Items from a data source
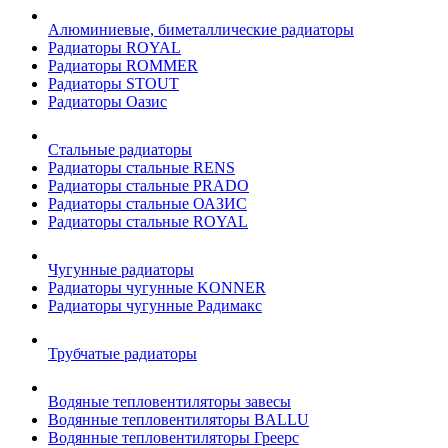
Алюминиевые, биметаллические радиаторы
Радиаторы ROYAL
Радиаторы ROMMER
Радиаторы STOUT
Радиаторы Оазис
Стальные радиаторы
Радиаторы стальные RENS
Радиаторы стальные PRADO
Радиаторы стальные ОАЗИС
Радиаторы стальные ROYAL
Чугунные радиаторы
Радиаторы чугунные KONNER
Радиаторы чугунные Радимакс
Трубчатые радиаторы
Водяные тепловентиляторы завесы
Водянные тепловентиляторы BALLU
Водянные тепловентиляторы Греерс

What is needed.
Leave out the pictures and copy every record above exactly.

Expected answer.
Алюминиевые, биметаллические радиаторы
Радиаторы ROYAL
Радиаторы ROMMER
Радиаторы STOUT
Радиаторы Оазис
Стальные радиаторы
Радиаторы стальные RENS
Радиаторы стальные PRADO
Радиаторы стальные ОАЗИС
Радиаторы стальные ROYAL
Чугунные радиаторы
Радиаторы чугунные KONNER
Радиаторы чугунные Радимакс
Трубчатые радиаторы
Водяные тепловентиляторы завесы
Водянные тепловентиляторы BALLU
Водянные тепловентиляторы Греерс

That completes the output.